The company does not support their editors. When clients complain, the order is reviewed by their full-time staff. No matter how high your score, no matter how well they esteem your editing, no matter how petty the client's complaints are (including that the client just didn't like a change you made, which they could just choose not to accept in their own revisions), the client is offered a redo or a refund. Frequently, the client requests a different editor for this. Again, no matter how high your review score or what praise was given to your work by the senior editors, if this request is made it will be granted, and you can lose your pay (and your time) for that order. Unfortunately, because all remote editors are contract workers, this is legit, and you have no recourse.
I understand that keeping clients happy is how they stay in business--it's part of how all companies stay in business. But there appears to be no point at which the company will stand by the work of their editors, and no point at which the client stops being right--no matter how petty, foolish, or unreasonable they are being in their requests and complaints. The worst part is that clients have figured this out, and they appear to know that complaining enough can get them free services.

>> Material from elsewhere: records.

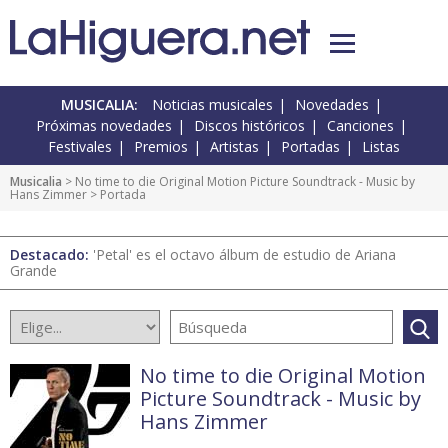
MUSICALIA:
Noticias musicales
Novedades
Próximas novedades
Discos históricos
Canciones
Festivales
Premios
Artistas
Portadas
Listas
Musicalia
>
No time to die Original Motion Picture Soundtrack - Music by
Hans Zimmer
> Portada
Destacado:
'Petal' es el octavo álbum de estudio de Ariana
Grande
No time to die Original Motion
Picture Soundtrack - Music by
Hans Zimmer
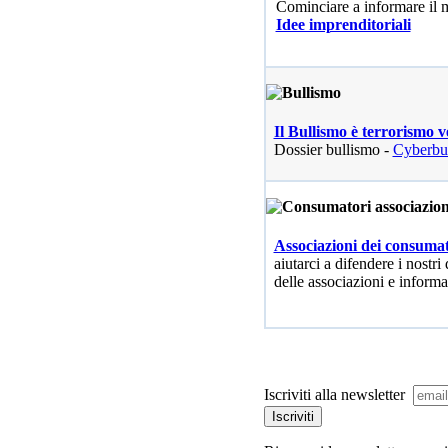
Cominciare a informare il
Idee imprenditoriali
Il Bullismo è terrorismo v
Dossier bullismo -
Cyberbu
Associazioni dei consumat
aiutarci a difendere i nostri 
delle associazioni e informa
Iscriviti alla newsletter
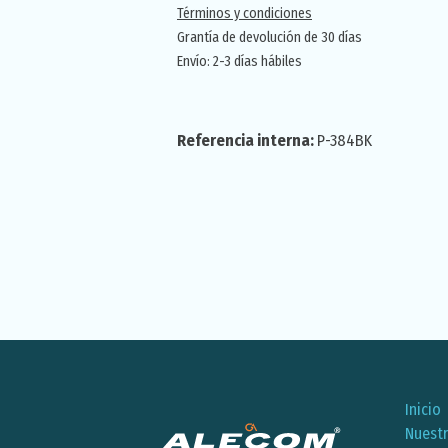
Términos y condiciones
Grantía de devolución de 30 días
Envío: 2-3 días hábiles
Referencia interna:
P-384BK
Inicio
Nuest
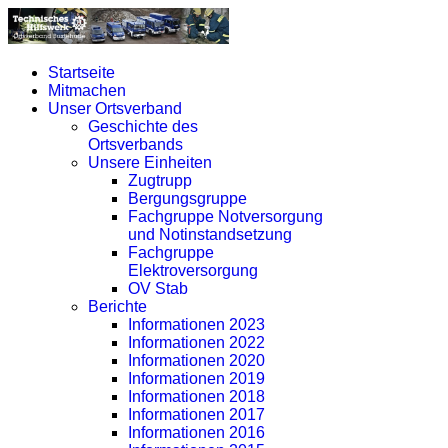
Startseite
Mitmachen
Unser Ortsverband
Geschichte des
Ortsverbands
Unsere Einheiten
Zugtrupp
Bergungsgruppe
Fachgruppe Notversorgung
und Notinstandsetzung
Fachgruppe
Elektroversorgung
OV Stab
Berichte
Informationen 2023
Informationen 2022
Informationen 2020
Informationen 2019
Informationen 2018
Informationen 2017
Informationen 2016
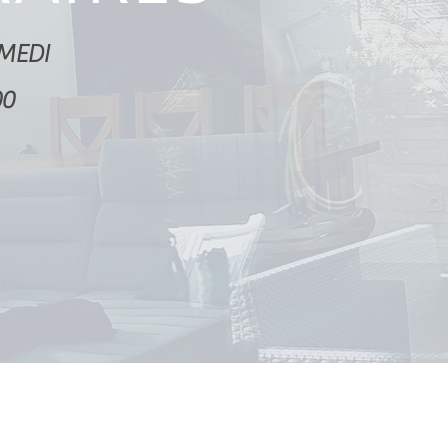
MEDI
00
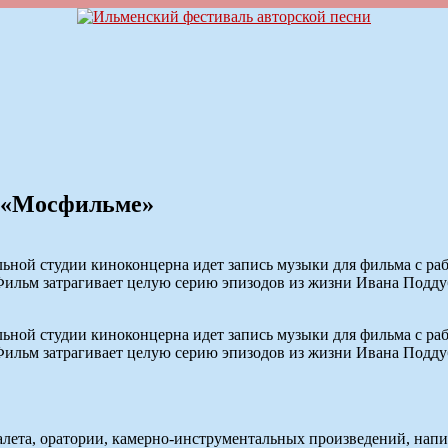
 «Мосфильме»
ьной студии киноконцерна идет запись музыки для фильма с р
ильм затрагивает целую серию эпизодов из жизни Ивана Поддубн
ьной студии киноконцерна идет запись музыки для фильма с р
ильм затрагивает целую серию эпизодов из жизни Ивана Поддубн
балета, оратории, камерно-инструментальных произведений, на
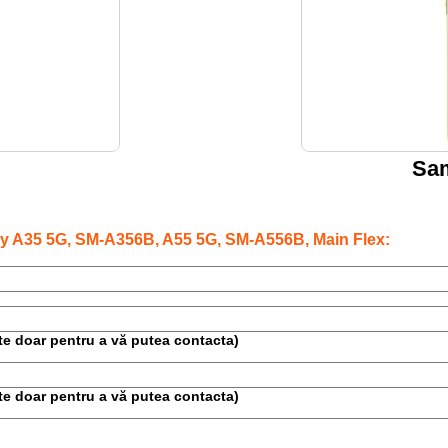
Sa
y A35 5G, SM-A356B, A55 5G, SM-A556B, Main Flex:
este doar pentru a vă putea contacta)
este doar pentru a vă putea contacta)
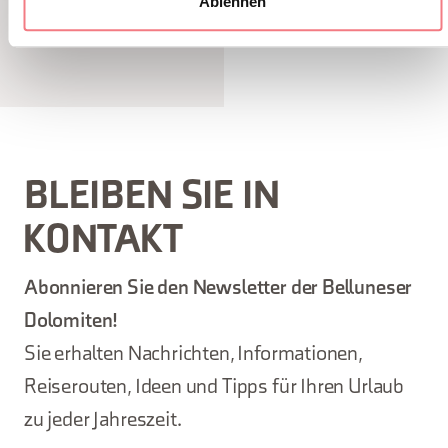
Ablehnen
BLEIBEN SIE IN
KONTAKT
Abonnieren Sie den Newsletter der Belluneser
Dolomiten!
Sie erhalten Nachrichten, Informationen,
Reiserouten, Ideen und Tipps für Ihren Urlaub
zu jeder Jahreszeit.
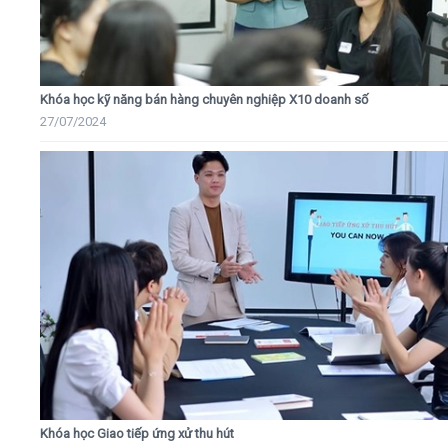
Khóa học kỹ năng bán hàng chuyên nghiệp X10 doanh số
27/07/2024
Khóa học Giao tiếp ứng xử thu hút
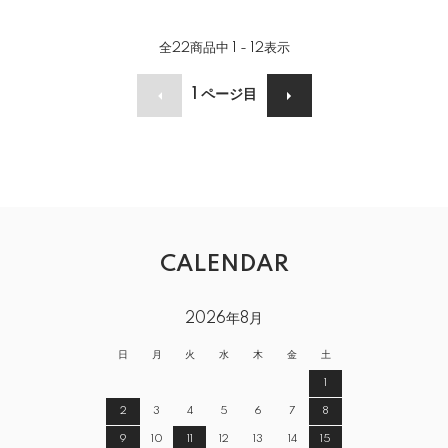
全
22
商品中
1 - 12
表示
1
ページ目
CALENDAR
2026年8月
日
月
火
水
木
金
土
1
2
3
4
5
6
7
8
9
10
11
12
13
14
15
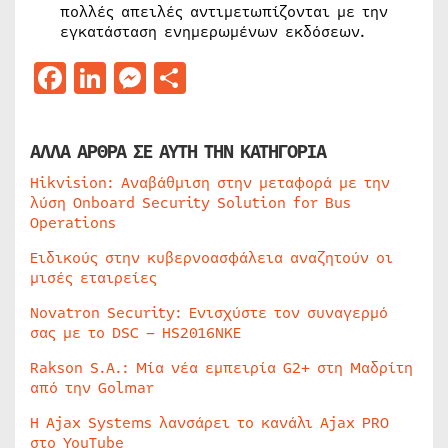
πολλές απειλές αντιμετωπίζονται με την
εγκατάσταση ενημερωμένων εκδόσεων.
Facebook
LinkedIn
Messenger
Μοιραστείτε
ΑΛΛΑ ΑΡΘΡΑ ΣΕ ΑΥΤΗ ΤΗΝ ΚΑΤΗΓΟΡΙΑ
Hikvision: Αναβάθμιση στην μεταφορά με την
λύση Onboard Security Solution for Bus
Operations
Ειδικούς στην κυβερνοασφάλεια αναζητούν οι
μισές εταιρείες
Novatron Security: Ενισχύστε τον συναγερμό
σας με το DSC – HS2016NKE
Rakson S.A.: Μία νέα εμπειρία G2+ στη Μαδρίτη
από την Golmar
Η Ajax Systems λανσάρει το κανάλι Ajax PRO
στο YouTube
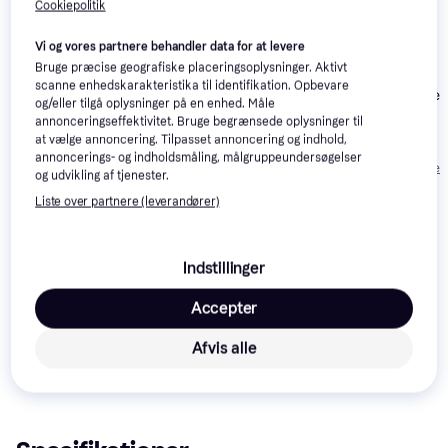
Cookiepolitik
Vi og vores partnere behandler data for at levere
Bruge præcise geografiske placeringsoplysninger. Aktivt
scanne enhedskarakteristika til identifikation. Opbevare
Esperanza Aer
Beurer GS 400
4.7
og/eller tilgå oplysninger på en enhed. Måle
EBS002K
White
annonceringseffektivitet. Bruge begrænsede oplysninger til
Jata P111
at vælge annoncering. Tilpasset annoncering og indhold,
210 kr.
165 kr.
46 kr.
annoncerings- og indholdsmåling, målgruppeundersøgelser
Eller 3 betalinger af 70 kr.
Eller 3 betalinger af 55 kr.
Eller 3 betalinger 
og udvikling af tjenester.
Liste over partnere (leverandører)
Læs om produktet
Laveste pris for 
Beurer GS 410 White
 er 
349 kr.
. Det er 
Indstillinger
den bedste pris lige nu hos 1 butik.
Accepter
Sammenlign:
Beurer Personvægte
Afvis alle
Beurer Badevægte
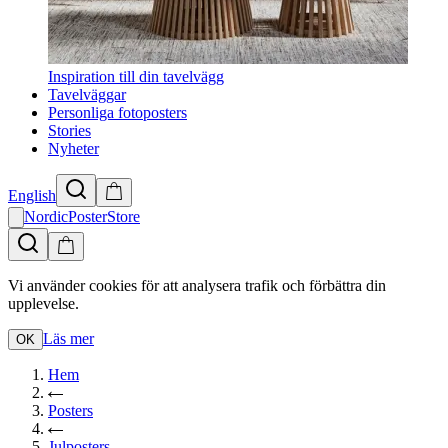
Inspiration till din tavelvägg
Tavelväggar
Personliga fotoposters
Stories
Nyheter
English
NordicPosterStore
Vi använder cookies för att analysera trafik och förbättra din
upplevelse.
Läs mer
OK
Hem
Posters
Julposters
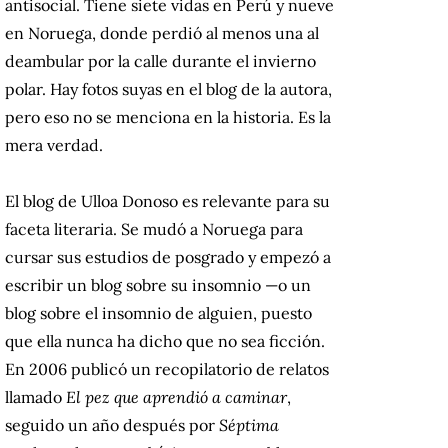
antisocial. Tiene siete vidas en Perú y nueve
en Noruega, donde perdió al menos una al
deambular por la calle durante el invierno
polar. Hay fotos suyas en el blog de la autora,
pero eso no se menciona en la historia. Es la
mera verdad.
El blog de Ulloa Donoso es relevante para su
faceta literaria. Se mudó a Noruega para
cursar sus estudios de posgrado y empezó a
escribir un blog sobre su insomnio —o un
blog sobre el insomnio de alguien, puesto
que ella nunca ha dicho que no sea ficción.
En 2006 publicó un recopilatorio de relatos
llamado
El pez que aprendió a caminar
,
seguido un año después por
Séptima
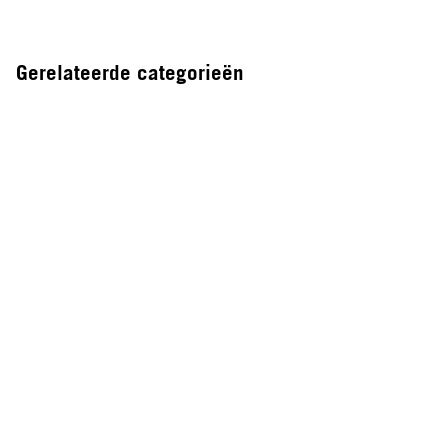
Gerelateerde categorieën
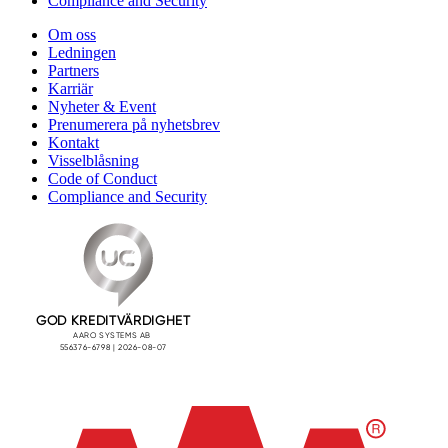
Compliance and Security
Om oss
Ledningen
Partners
Karriär
Nyheter & Event
Prenumerera på nyhetsbrev
Kontakt
Visselblåsning
Code of Conduct
Compliance and Security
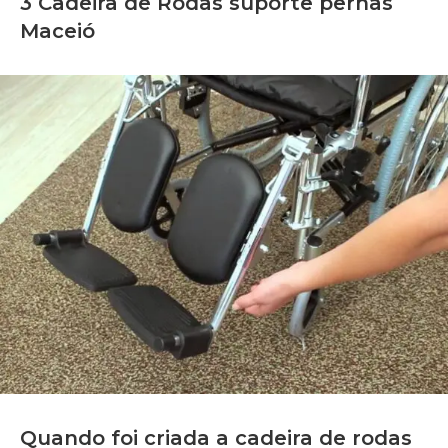
3 Cadeira de Rodas suporte pernas
Maceió
Quando foi criada a cadeira de rodas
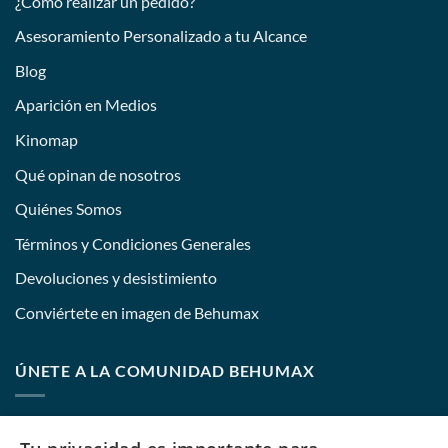
¿Cómo realizar un pedido?
Asesoramiento Personalizado a tu Alcance
Blog
Aparición en Medios
Kinomap
Qué opinan de nosotros
Quiénes Somos
Términos y Condiciones Generales
Devoluciones y desistimiento
Conviértete en imagen de Behumax
ÚNETE A LA COMUNIDAD BEHUMAX
Nombre:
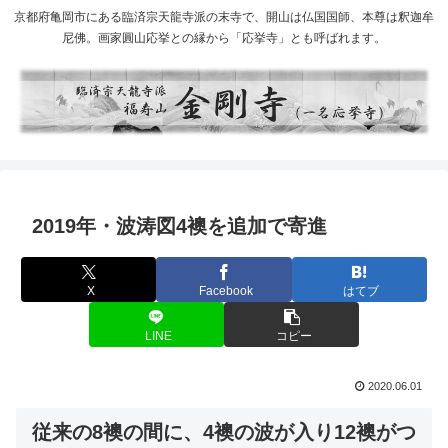
京都府亀岡市にある臨済宗天龍寺派の末寺で、開山は仏国国師、本尊は釈迦牟
尼佛。画家圓山応挙との縁から「応挙寺」とも呼ばれます。
2019年・波涛図4襖を追加で寄進
X
Facebook
はてブ
LINE
コピー
2020.06.01
従来の8襖の間に、4襖の波が入り12襖がつ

Clients are not expected to take any measure of responsibility for their own work. You will see some truly abysmal writing in this job, and there appears to be no limit to the expectations placed on you to turn it into something worthy of highest regard (no matter how poorly conceived, constructed, and written it is when it comes to you). At the end of the day, there's only so much you can do without extensively researching and rewriting concepts from scratch (a no-no at Scribendi, and rightly so as that is not editing), but clients expect things to come back to them with no further review or writing necessary on their part, regardless of how dirt-poor the original was. In fact, client complaints often fall under the category of "I don't want to keep this change that the editor made," and rather than simply rejecting that change in the review process (a simple click of a button), they complain and demand a redo or a refund.
In short, do not expect clients to be reasonable and do not expect Scribendi to EVER take your side, even when they deem your work "excellent" or a client's complaints invalid.